Claro que con la pérdida del poder adquisitivo
desaparecerán más empresas (y surgirán otras al amparo de la discrecionalidad
de la dictadura). La pobreza extrema es un argumento que políticamente se vende
bien, porque da miedo y produce el grito de ansiedad que reclama su final
inmediato. Esto me recuerda, mucho más de lo que me gustaría, aquel «ya» que,
como consigna obsesiva y disparatada, trató de imponer María Corina Machado
hace una década, al precio de su propio desprestigio. La diferencia es que,
esta versión de urgencia, de emergencia impostergable, no está acompañada de la
descocada virulencia de los seguidores de Machado.
El apremio de estos operadores está hecho de
autocompasión, de un llanto con efecto constrictor. Si hace diez años
manipularon la indignación, hoy manipulan la claudicación, pero el efecto es el
mismo, apelar al sentido de premura vital.
A
estos les parece urgente postergar la lucha por la democracia; aunque, en
dictadura, postergar la lucha es rendición. De esto participan especialmente
las oenegés que, en supuesta defensa de los derechos humanos, dejan pasar la
violación de otros. El derecho a participar en elecciones libres y justas está
contemplado en el artículo 21 de la Declaración Universal de los Derechos
Humanos y, para hacerlo valer, no hay paños tibios ni alivios parciales, sino
un procedimiento regulado y refrendado por los organismos multilaterales, que
se debe seguir.
Regresen a casa, se han desviado. El gran acuerdo
nacional no debe ser otro que lograr elecciones libres y justas. Es hora de dar
un portazo a los intelectuales orgánicos que, ladinos, dan a entender que este
derecho humano es demasiada pretensión —¡que no se puede aspirar a tener
elecciones libres y justas como los suizos!— sino que debemos conformarnos con
algunas migajas básicas. ¿Se puede callar ante esto y ser un auténtico defensor
de los derechos humanos?
Con esto inicio una pausa hasta el 9 de enero de 2021,
Dios mediante, cuando presumo que ya no quedará ningún poder público
independiente en Venezuela. Cuando la cruelmente atacada Asamblea Nacional se
haya convertido en resistencia política con el mandato que le dio la Consulta
Popular: luchar por elecciones libres y justas.

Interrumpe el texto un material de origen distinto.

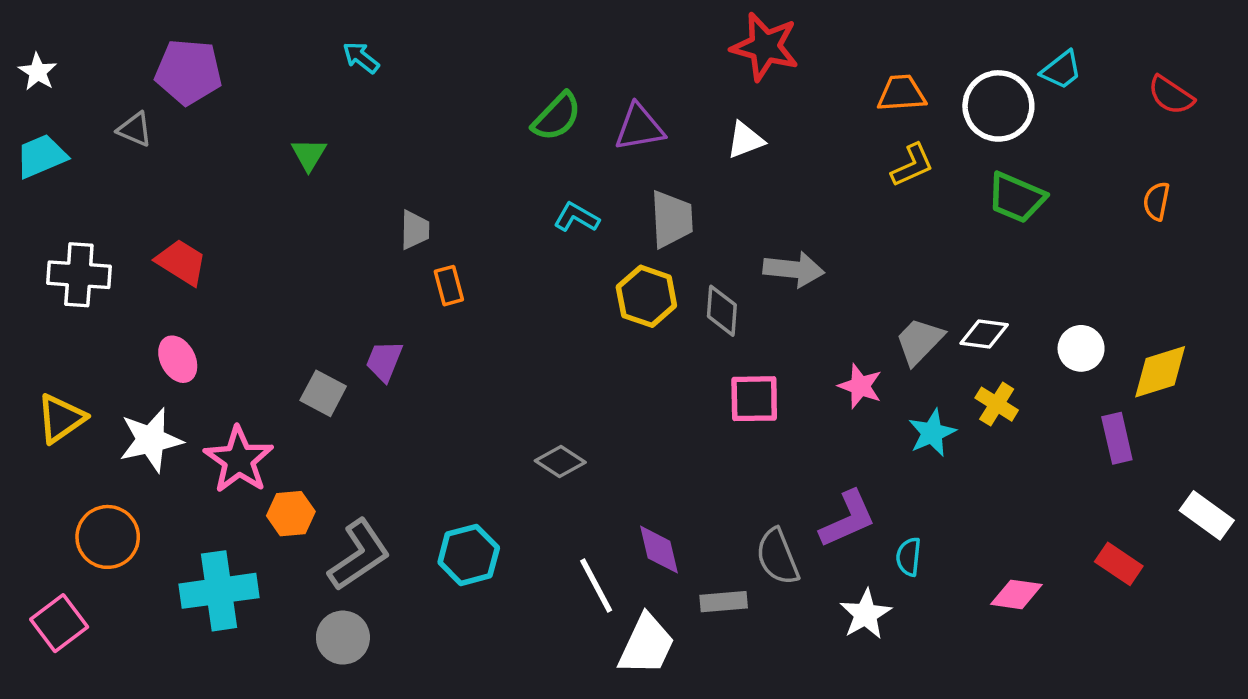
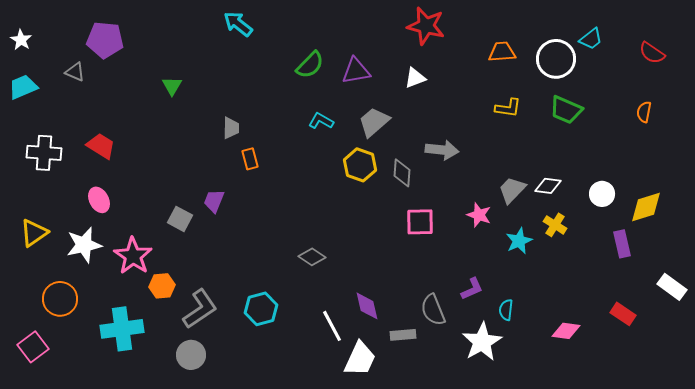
cyan arrow: (361, 57) -> (238, 24), moved, size x1.4
yellow L-shape: (912, 165) -> (508, 108), moved, turned 32
gray trapezoid: (672, 219) -> (374, 122), turned -128
purple L-shape: (848, 519) -> (472, 289), size x0.7
white star: (866, 614) -> (482, 342), size x1.4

Regresaré para recordarlo e insistir en que, en ese
objetivo, está el secreto de la unidad, la única que toda Venezuela puede
sostener coherentemente. No hay día después, no hay vida posible antes (apenas
sobrevivir), no hay otro acuerdo que lograr distinto a elecciones libres y
justas.
Presidenciales —adeudadas desde 2018— y parlamentarias
—desde el 6 de diciembre pasado—. Y si en 2021 se concreta el fraude regional y
municipal, serán elecciones generales. Pero, en cualquier caso, libres y
justas. Ni más ni menos. Ese debe ser el gran acuerdo nacional.